9 Every time you schedule an Uber the driver does that "wait for you to reach for the car door handle and pull away" trick... Every single time.

8) When seeking finance at your local bank they referred you to a loan shark. A low-level one at that.

7) Back in the day a quick call would get you third row center to a Stones concert. Now it's multiple phone messages, texts and emails just to land nose bleed seats for a Herb Alpert & the Tijuana Brass cover band.

6) Lately the pizza delivery guy won't budge, forcing you to come to him.

5) You remember the other day when you pulled some strings and got all your friends into that trendy, exclusive club?... Yeah, didn't think so.

4) You had to jump through hoops during your last jury duty just to get on the panel of an upcoming case. And then only as an alternate.

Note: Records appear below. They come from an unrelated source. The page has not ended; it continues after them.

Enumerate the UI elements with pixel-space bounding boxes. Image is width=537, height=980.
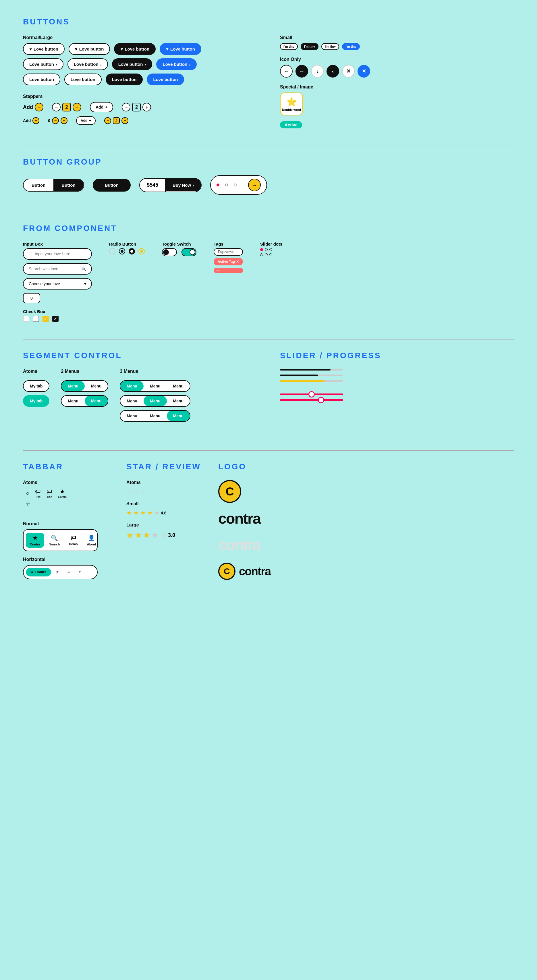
love-btn-blue[interactable]: ♥ Love button (160, 43, 201, 55)
stepper-minus-2[interactable]: − (52, 103, 60, 111)
tab-h-demo[interactable]: ○ (64, 568, 75, 576)
toggle-off[interactable] (162, 248, 177, 256)
arrow-left-btn-4[interactable]: ‹ (327, 65, 339, 78)
star-l-5[interactable]: ☆ (160, 530, 167, 540)
checkbox-black[interactable] (52, 316, 59, 322)
star-s-5[interactable]: ★ (154, 509, 160, 517)
star-atom-1[interactable]: ☆ (126, 488, 132, 495)
stepper-plus-sm-1[interactable]: + (32, 117, 39, 124)
love-btn-chevron-2[interactable]: Love button › (67, 58, 108, 70)
seg-3c-3[interactable]: Menu (167, 411, 190, 421)
tag-name[interactable]: Tag name (214, 248, 243, 256)
love-btn-plain-2[interactable]: Love button (64, 73, 102, 85)
seg-menu-2a-1[interactable]: Menu (62, 381, 85, 391)
star-s-4[interactable]: ★ (147, 509, 153, 517)
seg-3a-3[interactable]: Menu (167, 381, 190, 391)
group-btn-1a[interactable]: Button (24, 179, 53, 191)
seg-3c-1[interactable]: Menu (120, 411, 144, 421)
radio-active-1[interactable] (129, 248, 135, 255)
stepper-minus-4[interactable]: − (122, 103, 130, 111)
love-btn-plain-1[interactable]: Love button (23, 73, 60, 85)
seg-atom-2-active[interactable]: My tab (23, 395, 49, 407)
close-btn-2[interactable]: ✕ (357, 65, 370, 78)
checkbox-yellow[interactable] (43, 316, 49, 322)
star-l-2[interactable]: ★ (135, 530, 142, 540)
slider-thumb-2[interactable] (318, 397, 324, 403)
star-s-3[interactable]: ★ (140, 509, 146, 517)
love-btn-chevron-black[interactable]: Love button › (112, 58, 153, 70)
stepper-plus-4[interactable]: + (143, 103, 151, 111)
star-atom-3[interactable]: ☆ (140, 488, 146, 495)
stepper-plus-sm-2[interactable]: + (60, 117, 67, 124)
seg-menu-2b-2[interactable]: Menu (85, 396, 108, 406)
buy-now-btn[interactable]: Buy Now › (166, 179, 201, 191)
radio-yellow-1[interactable] (138, 248, 145, 255)
search-input[interactable] (29, 267, 79, 271)
seg-3a-1[interactable]: Menu (120, 381, 144, 391)
love-btn-chevron-1[interactable]: Love button › (23, 58, 64, 70)
seg-3b-1[interactable]: Menu (120, 396, 144, 406)
tab-demo[interactable]: 🏷 Demo (65, 533, 82, 548)
toggle-on[interactable] (181, 248, 196, 256)
special-image-btn[interactable]: ⭐ Double word (280, 92, 303, 116)
stepper-plus-sm-4[interactable]: + (121, 117, 129, 124)
close-btn-1[interactable]: ✕ (342, 65, 355, 78)
arrow-left-btn-3[interactable]: ‹ (311, 65, 324, 78)
tab-h-contra[interactable]: ★ Contra (26, 568, 51, 576)
love-btn-plain-blue[interactable]: Love button (147, 73, 184, 85)
tab-search[interactable]: 🔍 Search (45, 533, 64, 548)
star-s-1[interactable]: ★ (126, 509, 132, 517)
love-btn-outline-1[interactable]: ♥ Love button (23, 43, 65, 55)
love-btn-outline-2[interactable]: ♥ Love button (68, 43, 110, 55)
select-box[interactable]: Choose your love ▾ (23, 278, 92, 290)
search-input-box[interactable]: 🔍 (23, 263, 92, 275)
tiny-btn-1[interactable]: I'm tiny (280, 43, 298, 50)
checkbox-empty-2[interactable] (33, 316, 39, 322)
seg-3a-2[interactable]: Menu (144, 381, 167, 391)
checkbox-empty-1[interactable] (23, 316, 29, 322)
add-btn-sm-3[interactable]: Add + (76, 116, 95, 125)
group-btn-2[interactable]: Button (93, 179, 131, 192)
slider-thumb-1[interactable] (308, 391, 315, 398)
seg-menu-2b-1[interactable]: Menu (62, 396, 85, 406)
stepper-plus-2[interactable]: + (73, 103, 81, 111)
star-l-3[interactable]: ★ (143, 530, 150, 540)
active-tag[interactable]: Active Tag ✕ (214, 258, 243, 266)
small-red-tag[interactable]: ••• (214, 268, 243, 273)
love-btn-black[interactable]: ♥ Love button (114, 43, 156, 55)
love-btn-plain-black[interactable]: Love button (106, 73, 143, 85)
arrow-circle-btn[interactable]: → (248, 179, 261, 191)
tab-h-search[interactable]: ☆ (51, 568, 64, 576)
arrow-left-btn-2[interactable]: ← (296, 65, 308, 78)
text-input-box[interactable]: ♡ (23, 248, 92, 260)
seg-atom-1[interactable]: My tab (23, 380, 49, 392)
number-input[interactable]: 0 (23, 293, 40, 303)
seg-menu-2a-2[interactable]: Menu (85, 381, 108, 391)
love-btn-chevron-blue[interactable]: Love button › (156, 58, 197, 70)
tab-h-about[interactable]: □ (75, 568, 86, 576)
stepper-minus-sm-4[interactable]: − (104, 117, 111, 124)
close-icon-2: ✕ (362, 68, 366, 75)
tiny-btn-4[interactable]: I'm tiny (342, 43, 360, 50)
star-s-2[interactable]: ★ (133, 509, 139, 517)
tab-contra[interactable]: ★ Contra (26, 533, 44, 548)
star-l-4[interactable]: ★ (151, 530, 159, 540)
seg-3b-2[interactable]: Menu (144, 396, 167, 406)
seg-3b-3[interactable]: Menu (167, 396, 190, 406)
slider-track-1[interactable] (280, 393, 343, 395)
arrow-left-btn-1[interactable]: ← (280, 65, 292, 78)
stepper-minus-sm-2[interactable]: − (52, 117, 59, 124)
star-atom-2[interactable]: ☆ (133, 488, 139, 495)
slider-track-2[interactable] (280, 399, 343, 401)
tiny-btn-3[interactable]: I'm tiny (321, 43, 339, 50)
love-input[interactable] (35, 251, 86, 256)
stepper-plus-1[interactable]: + (35, 103, 43, 111)
add-btn-3[interactable]: Add + (90, 102, 113, 112)
tiny-btn-2[interactable]: I'm tiny (301, 43, 318, 50)
tab-about[interactable]: 👤 About (83, 533, 98, 548)
seg-3c-2[interactable]: Menu (144, 411, 167, 421)
group-btn-1b[interactable]: Button (53, 179, 83, 191)
radio-checked-1[interactable] (119, 248, 125, 255)
radio-empty-1[interactable] (109, 248, 116, 255)
star-l-1[interactable]: ★ (126, 530, 133, 540)
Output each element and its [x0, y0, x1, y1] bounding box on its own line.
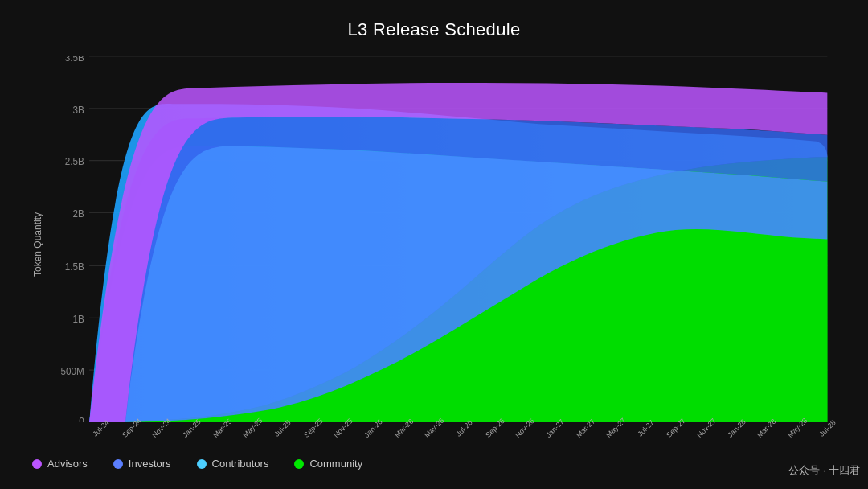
svg-text:3.5B: 3.5B	[65, 56, 84, 64]
legend-item-community: Community	[294, 458, 362, 470]
chart-title: L3 Release Schedule	[348, 19, 521, 40]
svg-text:2B: 2B	[72, 208, 84, 220]
community-dot	[294, 459, 304, 469]
svg-text:2.5B: 2.5B	[65, 156, 84, 167]
main-chart-svg: 3.5B 3B 2.5B 2B 1.5B 1B 500M 0	[48, 56, 836, 422]
advisors-label: Advisors	[47, 458, 88, 470]
chart-container: L3 Release Schedule Token Quantity	[32, 19, 836, 470]
svg-text:1.5B: 1.5B	[65, 261, 84, 273]
svg-text:1B: 1B	[72, 314, 84, 325]
svg-text:500M: 500M	[60, 365, 84, 376]
legend: Advisors Investors Contributors Communit…	[32, 458, 836, 470]
contributors-label: Contributors	[212, 458, 269, 470]
chart-area: Token Quantity	[32, 56, 836, 470]
contributors-dot	[197, 459, 207, 469]
legend-item-advisors: Advisors	[32, 458, 88, 470]
y-axis-label: Token Quantity	[32, 212, 43, 277]
chart-plot-area: 3.5B 3B 2.5B 2B 1.5B 1B 500M 0	[48, 56, 836, 422]
chart-with-axes: 3.5B 3B 2.5B 2B 1.5B 1B 500M 0	[48, 56, 836, 434]
community-label: Community	[309, 458, 362, 470]
advisors-dot	[32, 459, 42, 469]
svg-text:0: 0	[79, 416, 84, 422]
legend-item-contributors: Contributors	[197, 458, 269, 470]
legend-item-investors: Investors	[113, 458, 171, 470]
svg-text:3B: 3B	[72, 104, 84, 115]
watermark: 公众号 · 十四君	[788, 463, 860, 478]
investors-label: Investors	[129, 458, 171, 470]
x-axis-labels: Jul-24 Sep-24 Nov-24 Jan-25 Mar-25 May-2…	[87, 422, 836, 434]
investors-dot	[113, 459, 123, 469]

3) Looking for good seats at a Vegas showroom, you duked the host a fifty. He sat you in the cloakroom, gave you a quick rundown on the proper care of garments, a pamphlet on how to greet patrons and the warning to keep your restroom breaks to a minimum.

2) People used to ask you if you could help them out when they were in a tough jam. Now they're just willing to take the hit.

And the number one tip off that you don't have as much pull as you thought:

1) You recently lost a tug-of-war against a ninety pound weakling.